Al respecto, observa esta Colegiatura que el Tribunal de Cali, quien cerró el debate procesal en virtud de la sentencia del 10 de abril de 2019, no solo hizo un examen razonado de los elementos de prueba, sino que los motivos que con suficiencia expuso, constituyen una interpretación judicial válida y razonable, que no configuran ninguno de los requisitos de procedibilidad de la acción de tutela contra providencias y, por tanto, no se advierte violación al derecho fundamental alegado por la accionante.
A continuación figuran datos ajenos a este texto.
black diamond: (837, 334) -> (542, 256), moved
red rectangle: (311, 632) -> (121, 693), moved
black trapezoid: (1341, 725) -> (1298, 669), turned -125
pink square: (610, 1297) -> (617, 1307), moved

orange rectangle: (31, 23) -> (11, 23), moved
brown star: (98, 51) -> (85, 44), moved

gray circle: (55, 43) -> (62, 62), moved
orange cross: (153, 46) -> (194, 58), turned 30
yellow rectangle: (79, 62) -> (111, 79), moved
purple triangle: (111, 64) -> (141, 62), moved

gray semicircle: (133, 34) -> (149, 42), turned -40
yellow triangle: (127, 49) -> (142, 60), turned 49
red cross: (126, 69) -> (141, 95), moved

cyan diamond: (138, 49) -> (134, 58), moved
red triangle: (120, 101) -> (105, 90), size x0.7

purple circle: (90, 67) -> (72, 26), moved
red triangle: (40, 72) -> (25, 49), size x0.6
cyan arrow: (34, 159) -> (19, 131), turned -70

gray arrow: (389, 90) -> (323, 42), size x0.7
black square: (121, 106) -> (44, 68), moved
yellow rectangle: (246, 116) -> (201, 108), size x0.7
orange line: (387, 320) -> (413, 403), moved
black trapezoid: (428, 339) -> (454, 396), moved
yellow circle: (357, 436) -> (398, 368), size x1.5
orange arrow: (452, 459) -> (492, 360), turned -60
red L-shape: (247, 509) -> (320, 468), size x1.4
Así, la Sala Laboral del Tribunal Superior del Distrito Judicial de Cali, luego de analizar las pruebas que comportan el expediente, encontró demostrada la existencia de la relación laboral entre las partes, para lo cual expuso: Al revisar el material probatorio arrimado al proceso y aplicando los principios de valoración racional y comunidad de las pruebas, se evidencia por parte de la Sala de Decisión, que en el caso conocido en autos, la demandada no desvirtuó la existencia del contrato de trabajo verbal, esto es que de acuerdo al testimonio rendido por la señora Araceli Álzate de Morales, en razón a que la testigo tuvo contacto pleno de todos los hechos ocurridos en vigencia de esta relación, sumado a la certificación dada por la demandada el 29 de agosto de 2011, para efectos de aperturar una cuenta de bancaria para realizar los depósitos de sus respectivos salarios, como también los correos electrónicos escritos por la demandada al litisconsorte necesario señor Diego Fernando Gonzáles Álzate, en los cuales manifiesta que ella había contratado al actor y que todo el tema concerniente al aumento del salario debía ser tratado con ella, y del mismo interrogatorio de la demandada; aunado a lo anterior, y con el referido material probatorio es suficiente para demostrar la prestación personal del servicio del señor Francisco Ortis Leiva a la demandada Carolina González Castro, por lo que se declara la existencia de un contrato de trabajo verbal a término indefinido desde el 29 de agosto del 2011, al 12 de junio de 2013.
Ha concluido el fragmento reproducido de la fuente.